Arthur didn't answer, and Harbend found himself hanging on the next word to come.

Arthur grinned mischievously. "There are still tales to be told and even more to be heard."

Harbend stared at Arthur. "So, you are going to live here as a taleweaver?"

"Yes. I believe that's at least one reason I'm here. If possible I hope to stay here."

"You do know that you need to exchange tales with others first?" Now when it was out in the open it was easier for Harbend to proceed with his questions.

"No, but I suspected as much. Well, I'm used to long journeys. One more or less won't make much of a difference. I'll start when I'm ready I guess." Arthur smiled, but it was a tired smile.

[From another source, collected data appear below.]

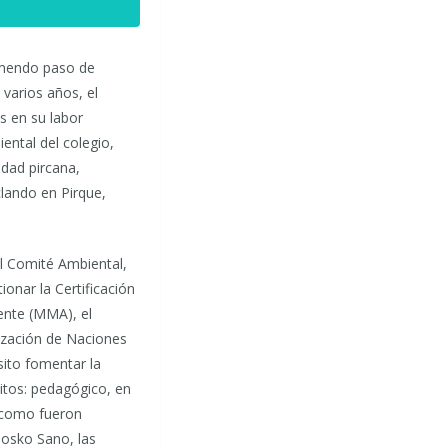
remendo paso de
varios años, el
s en su labor
ental del colegio,
dad pircana,
clando en Pirque,
l Comité Ambiental,
ionar la Certificación
ente (MMA), el
ización de Naciones
sito fomentar la
itos: pedagógico, en
í como fueron
Kiosko Sano, las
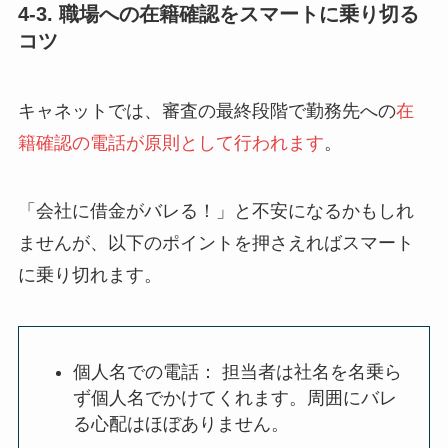
4-3. 職場への在籍確認をスマートに乗り切る
コツ
キャネットでは、審査の最終段階で勤務先への
在
籍確認の電話が原則として行われます
。
「会社に借金がバレる！」と不安になるかもしれ
ませんが、以下のポイントを押さえればスマート
に乗り切れます。
個人名での電話： 担当者は社名を名乗ら
ず個人名でかけてくれます。周囲にバレ
る心配はほぼありません。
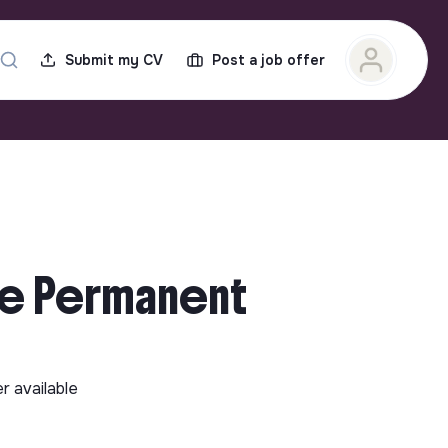
Submit my CV
Post a job offer
ime Permanent
er available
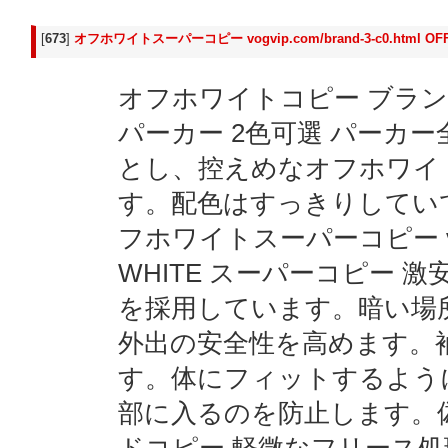
[
673
]
オフホワイトスーパーコピー vogvip.com/brand-3-c0.html 
オフホワイトコピー ブランド 
パーカー 2色可選 パーカ
とし、控えめなオフホワイ
す。配色はすっきりしてい
フホワイトスーパーコピー vogvip.
WHITE スーパーコピー 
を採用しています。暗い場
外出の安全性を高めます。
す。体にフィットするよう
部に入るのを防止します。偽物ブ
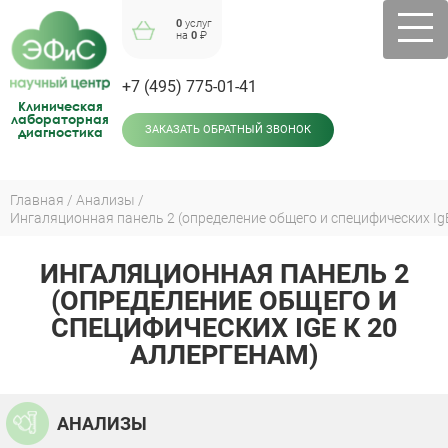
Jump
0
услуг
to
на
0
₽
navigation
+7 (495) 775-01-41
Клиническая
лабораторная
диагностика
ЗАКАЗАТЬ ОБРАТНЫЙ ЗВОНОК
Главная
Анализы
Ингаляционная панель 2 (определение общего и специфических IgE
Вы
здесь
ИНГАЛЯЦИОННАЯ ПАНЕЛЬ 2
Back
to
(ОПРЕДЕЛЕНИЕ ОБЩЕГО И
top
СПЕЦИФИЧЕСКИХ IGE К 20
АЛЛЕРГЕНАМ)
АНАЛИЗЫ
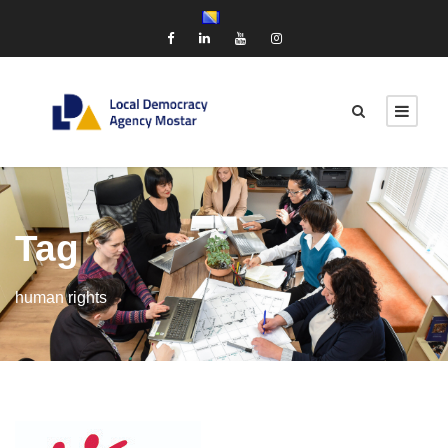
Tag
human rights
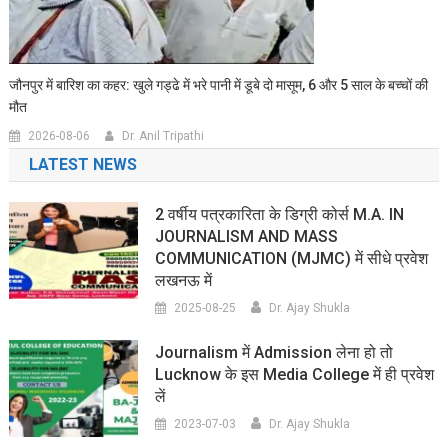
जौनपुर में बारिश का कहर: खुले गड्ढे में भरे पानी में डूबे दो मासूम, 6 और 5 साल के बच्चों की
मौत
2026-08-06
Dr. Anil Tripathi
LATEST NEWS
2 वर्षीय पत्रकारिता के डिग्री कोर्स M.A. IN
JOURNALISM AND MASS
COMMUNICATION (MJMC) में सीधे प्रवेश
लखनऊ में
2025-08-25
Dr. Ajay Shukla
Journalism में Admission लेना हो तो
Lucknow के इस Media College में ही प्रवेश
लें
2023-07-03
Dr. Ajay Shukla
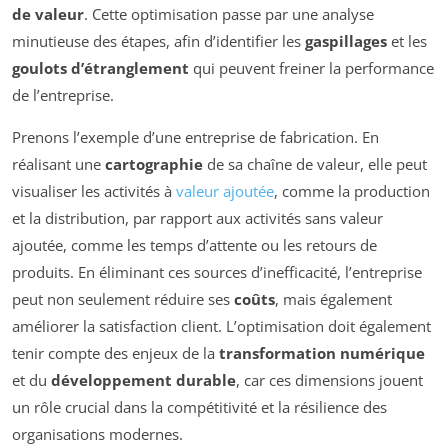
de valeur
. Cette optimisation passe par une analyse
minutieuse des étapes, afin d’identifier les
gaspillages
et les
goulots d’étranglement
qui peuvent freiner la performance
de l’entreprise.
Prenons l’exemple d’une entreprise de fabrication. En
réalisant une
cartographie
de sa chaîne de valeur, elle peut
visualiser les activités à
valeur ajoutée
, comme la production
et la distribution, par rapport aux activités sans valeur
ajoutée, comme les temps d’attente ou les retours de
produits. En éliminant ces sources d’inefficacité, l’entreprise
peut non seulement réduire ses
coûts
, mais également
améliorer la satisfaction client. L’optimisation doit également
tenir compte des enjeux de la
transformation numérique
et du
développement durable
, car ces dimensions jouent
un rôle crucial dans la compétitivité et la résilience des
organisations modernes.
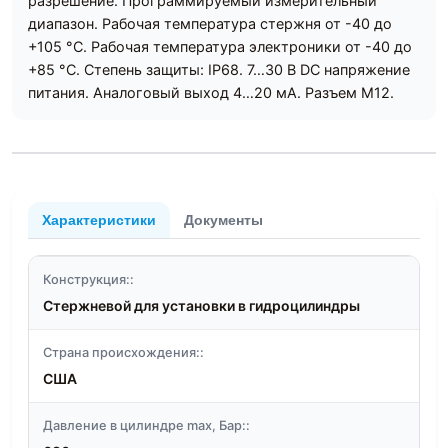
разрешение. Программируемый измерительный
диапазон. Рабочая температура стержня от -40 до
+105 °C. Рабочая температура электроники от -40 до
+85 °C. Степень защиты: IP68. 7…30 В DC напряжение
питания. Аналоговый выход 4…20 мА. Разъем M12.
Характеристики
Документы
Конструкция::
Стержневой для установки в гидроцилиндры
Страна происхождения::
США
Давление в цилиндре max, Бар::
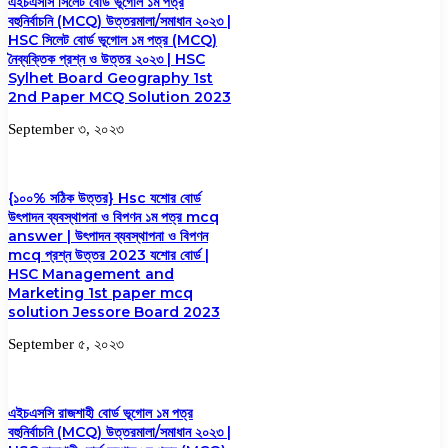
এইচএসসি সিলেট বোর্ড ভূগোল ১ম পত্র
বহুনির্বাচনি (MCQ) উত্তরমালা/সমাধান ২০২৩ |
HSC সিলেট বোর্ড ভূগোল ১ম পত্র (MCQ)
নৈব্যক্তিক প্রশ্ন ও উত্তর ২০২৩ | HSC
Sylhet Board Geography 1st
2nd Paper MCQ Solution 2023
September ৩, ২০২৩
{১০০% সঠিক উত্তর} Hsc যশোর বোর্ড
উৎপাদন ব্যবস্থাপনা ও বিপণন ১ম পত্র mcq
answer | উৎপাদন ব্যবস্থাপনা ও বিপণন
mcq প্রশ্ন উত্তর 2023 যশোর বোর্ড |
HSC Management and
Marketing 1st paper mcq
solution Jessore Board 2023
September ৫, ২০২৩
এইচএসসি রাজশাহী বোর্ড ভূগোল ১ম পত্র
বহুনির্বাচনি (MCQ) উত্তরমালা/সমাধান ২০২৩ |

"I see. I shall think about how I can help you."

Harbend made his decision then. He'd wait with telling Arthur about it until later, but the decision was made, and in a way that was a relief. There would be another journey, but this time he'd be the one following Arthur's steps. No money made the next time they took to the roads, but Arthur had saved his family and received a dagger in his stomach in return.

Harbend sighed slowly, and when he noticed Arthur giving him a suspicious look he turned the sigh into a deep yawn. It was easier than he would have thought and a while later he fell asleep.